Work instruction:
Tally the lines of the entries below that hold the word "năng", and please give only the total.

_ _ _ _

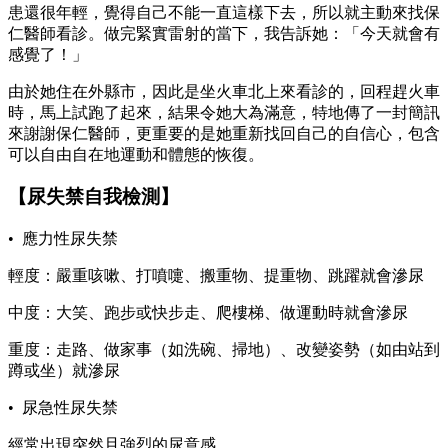
患還很年輕，覺得自己不能一直這樣下去，所以就主動來找保
仁醫師看診。做完緊實雷射的當下，我告訴她：「今天就會有
感覺了！」
由於她住在外縣市，因此是坐火車北上來看診的，回程趕火車
時，馬上試跑了起來，結果令她大為滿意，特地傳了一封簡訊
來謝謝保仁醫師，更重要的是她重新找回自己的自信心，包含
可以自由自在地運動和體態的恢復。
【尿失禁自我檢測】
• 應力性尿失禁
輕度：嚴重咳嗽、打噴嚏、搬重物、提重物、跳躍就會滲尿
中度：大笑、跑步或快步走、爬樓梯、做運動時就會滲尿
重度：走路、做家事（如洗碗、掃地）、改變姿勢（如由站到
蹲或坐）就滲尿
• 尿急性尿失禁
經常出現突然且強烈的尿意感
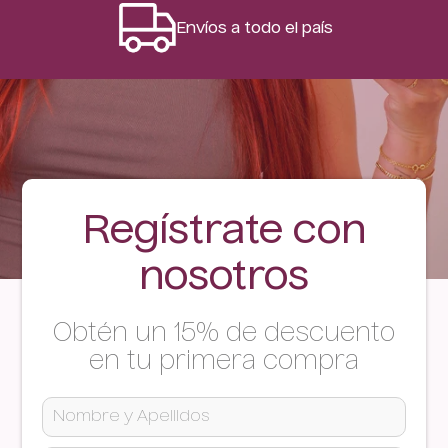
Envíos a todo el país
Regístrate con
nosotros
Obtén un 15% de descuento
en tu primera compra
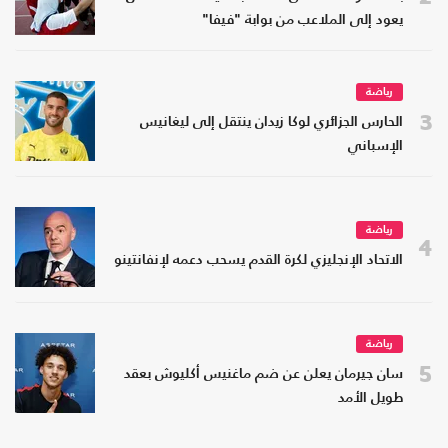
يعود إلى الملاعب من بوابة "فيفا"
رياضة
3
الحارس الجزائري لوكا زيدان ينتقل إلى ليغانيس
الإسباني
رياضة
4
الاتحاد الإنجليزي لكرة القدم يسحب دعمه لإنفانتينو
رياضة
5
سان جيرمان يعلن عن ضم ماغنيس أكليوش بعقد
طويل الأمد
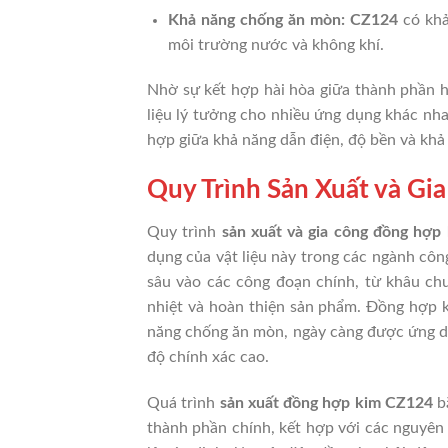
Khả năng chống ăn mòn:
CZ124
có khả
môi trường nước và không khí.
Nhờ sự kết hợp hài hòa giữa thành phần hó
liệu lý tưởng cho nhiều ứng dụng khác nhau
hợp giữa khả năng dẫn điện, độ bền và khả 
Quy Trình Sản Xuất và G
Quy trình
sản xuất và gia công đồng hợp
dụng của vật liệu này trong các ngành công
sâu vào các công đoạn chính, từ khâu chuẩ
nhiệt và hoàn thiện sản phẩm. Đồng hợp k
năng chống ăn mòn, ngày càng được ứng dụn
độ chính xác cao.
Quá trình
sản xuất đồng hợp kim CZ124
bắ
thành phần chính, kết hợp với các nguyên 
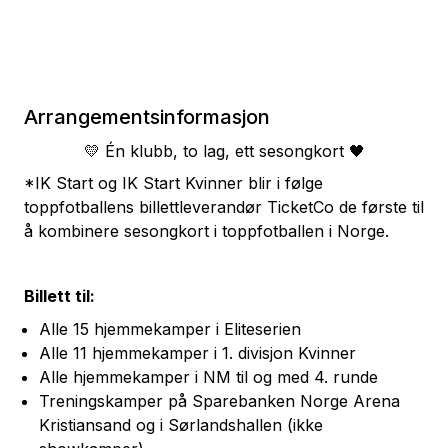
Arrangementsinformasjon
💛 Én klubb, to lag, ett sesongkort 🖤
*IK Start og IK Start Kvinner blir i følge
toppfotballens billettleverandør TicketCo de første til
å kombinere sesongkort i toppfotballen i Norge.
Billett til:
Alle 15 hjemmekamper i Eliteserien
Alle 11 hjemmekamper i 1. divisjon Kvinner
Alle hjemmekamper i NM til og med 4. runde
Treningskamper på Sparebanken Norge Arena
Kristiansand og i Sørlandshallen (ikke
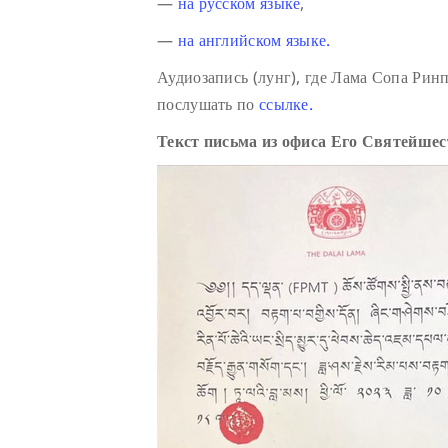
—
на русском языке
,
—
на английском языке.
Аудиозапись (лунг), где Лама Сопа Ри
послушать по
ссылке.
Текст письма из офиса Его Святейше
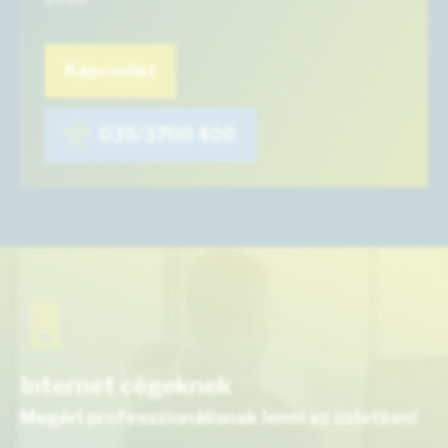
Kapcsolat
035/3700 400
Internet cégeknek
Megéri professzionálisnak lenni az üzletben!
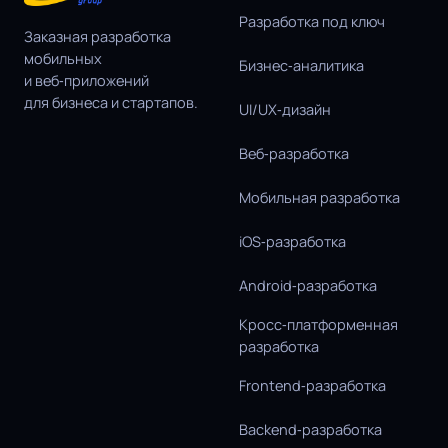
Разработка под ключ
Заказная разработка
мобильных
Бизнес‑аналитика
и веб‑приложений
для бизнеса и стартапов.
UI/UX‑дизайн
Веб‑разработка
Мобильная разработка
iOS‑разработка
Android‑разработка
Кросс‑платформенная
разработка
Frontend‑разработка
Backend‑разработка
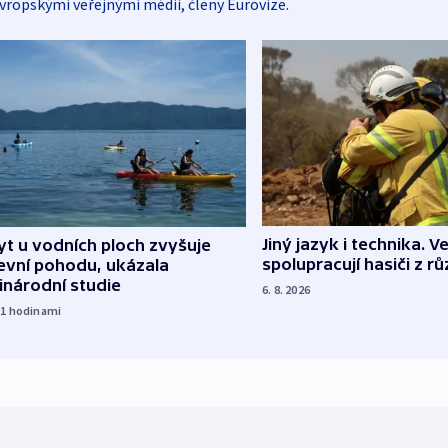
vropskými veřejnými médii, členy Eurovize.
Jiný jazyk i technika. Ve
t u vodních ploch zvyšuje
spolupracují hasiči z r
evní pohodu, ukázala
inárodní studie
6. 8. 2026
21
hodinami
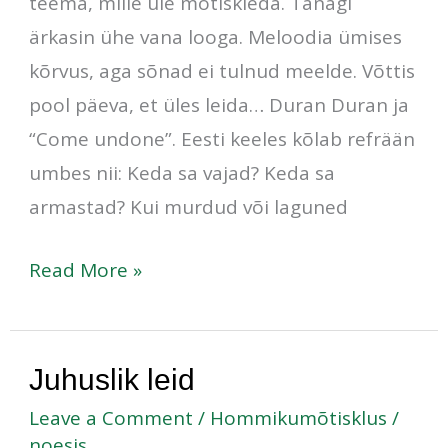
teema, mille üle mõtiskleda. Tänagi
ärkasin ühe vana looga. Meloodia ümises
kõrvus, aga sõnad ei tulnud meelde. Võttis
pool päeva, et üles leida… Duran Duran ja
“Come undone”. Eesti keeles kõlab refrään
umbes nii: Keda sa vajad? Keda sa
armastad? Kui murdud või laguned
Read More »
Juhuslik
Juhuslik leid
leid
Leave a Comment
/
Hommikumõtisklus
/
noesis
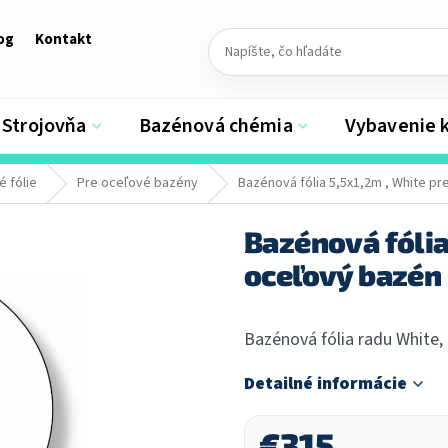
og
Kontakt
Strojovňa
Bazénová chémia
Vybavenie 
 fólie
Pre oceľové bazény
Bazénová fólia 5,5x1,2m , White p
Bazénová fólia
oceľový bazén
Bazénová fólia radu White,
Detailné informácie
€315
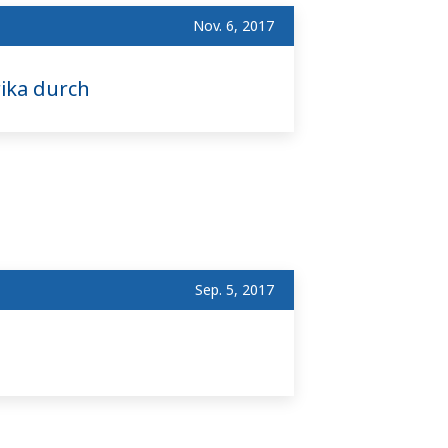
Nov. 6, 2017
ika durch
Sep. 5, 2017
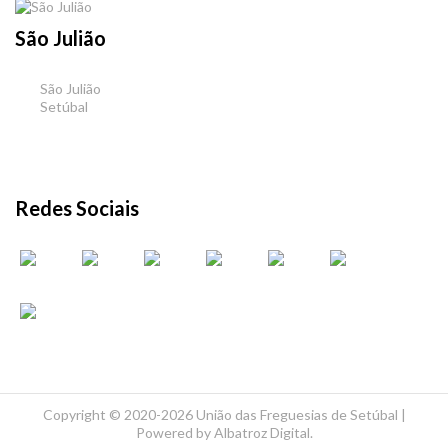
São Julião
São Julião
Setúbal
Redes Sociais
Copyright ©
2020-2026 União das Freguesias de Setúbal |
Powered by
Albatroz Digital
.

_ _ _ _

Task response:
3